Hunger in Grenada is a very real issue, with the depth of hunger being reported at 250 in 2008, measured in kilocalories per person per day. In addition to this, the Food and Nutrition Security (FNS) have reported that approximately 26 percent of the population in Grenada is undernourished. The FNS also provided information in the form of FNS Need Index Scores, which has more severe problems earning higher scores. They ranked access to food to be at 75, compared to the regional average of 43. The agricultural production gap ranked 44, compared to a regional average of 50 and vulnerability was ranked 59, compared to the regional average of 45.
Despite these figures being somewhat disconcerting, there are already means being undertaken to end hunger in Grenada. This is highlighted by the Hunger-Free Initiative in Grenada by the Food and Agriculture Organization of the U.N. (FAO). The project is a follow-up to the aforementioned FNS report and its goal is to develop and implement a Zero Hunger Challenge program. They aim to accomplish this by ensuring synergies and partnerships with stakeholders, governmental institutions and donors and by facilitating coordination with other projects, programs and activities from the FAO, the government and other partner agencies.

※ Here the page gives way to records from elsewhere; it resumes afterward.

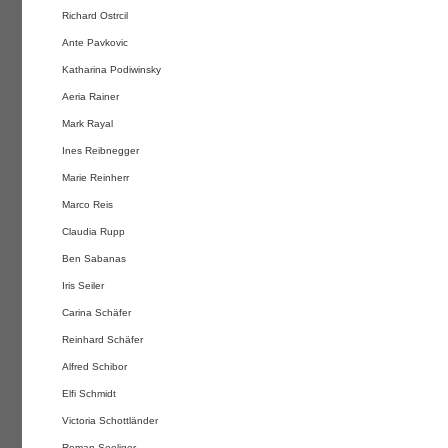
Richard Ostrcil
Ante Pavkovic
Katharina Podiwinsky
Aeria Rainer
Mark Rayal
Ines Reibnegger
Marie Reinherr
Marco Reis
Claudia Rupp
Ben Sabanas
Iris Seiler
Carina Schäfer
Reinhard Schäfer
Alfred Schibor
Elfi Schmidt
Victoria Schottländer
Roman Seeliger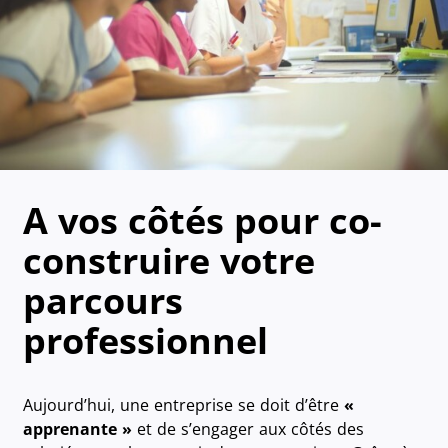
A vos côtés pour co-
construire votre
parcours
professionnel
Aujourd’hui, une entreprise se doit d’être
«
apprenante »
et de s’engager aux côtés des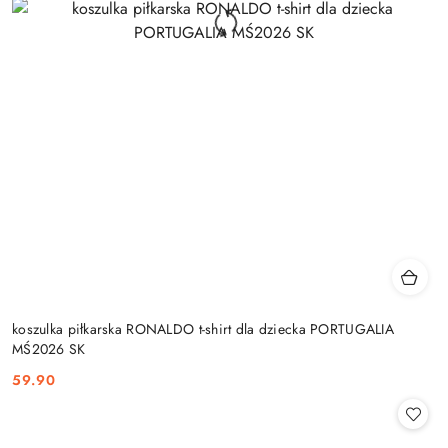
koszulka piłkarska RONALDO t-shirt dla dziecka PORTUGALIA
MŚ2026 SK
59.90
Cena: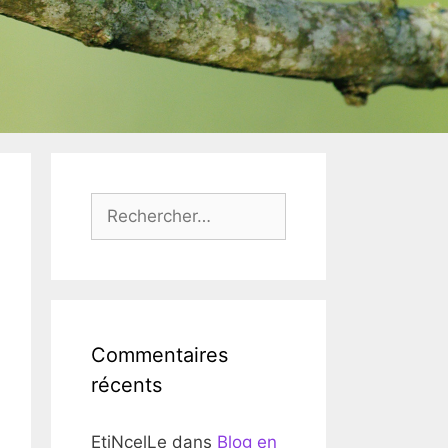
Rechercher :
Commentaires
récents
EtiNcelLe
dans
Blog en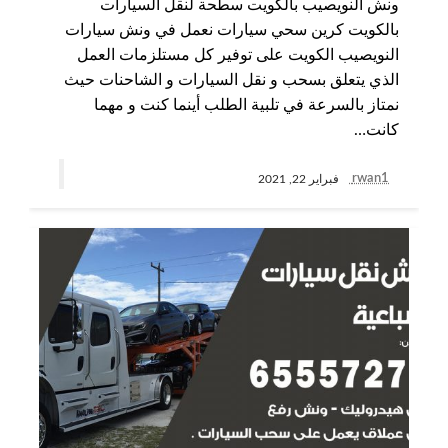
ونش النويصيب بالكويت سطحة لنقل السيارات
بالكويت كرين سحي سيارات نعمل في ونش سيارات
النويصيب الكويت على توفير كل مستلزمات العمل
الذي يتعلق بسحب و نقل السيارات و الشاحنات حيث
نمتاز بالسرعة في تلبية الطلب أينما كنت و مهما
كانت…
rwan1
فبراير 22, 2021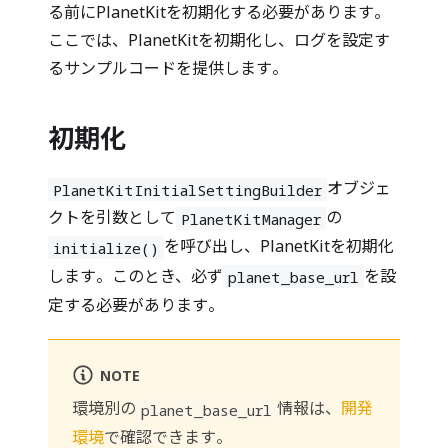
る前にPlanetKitを初期化する必要があります。
ここでは、PlanetKitを初期化し、ログを設定す
るサンプルコードを提供します。
初期化
オブジェ
PlanetKitInitialSettingBuilder
クトを引数として
の
PlanetKitManager
を呼び出し、PlanetKitを初期化
initialize()
します。このとき、必ず
を設
planet_base_url
定する必要があります。
NOTE
環境別の
情報は、
開発
planet_base_url
環境
で確認できます。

Another way to help is by increasing funding for the FNS and other relief groups. The amount that is publicly invested into FNS aid equates to $80 per rural capita, with the national average being $134. The sources of funding come completely in the form of public investment, with none being the result of private investors.
By supporting relief organizations like the FAO and the FNS, as well as increasing funding, we can help end the fight against hunger in Grenada. The changes have already led to Ghana becoming the first Sub-Saharan African country to cut the number of people who suffer from hunger in half, which provides a successful model for making the same changes in Grenada.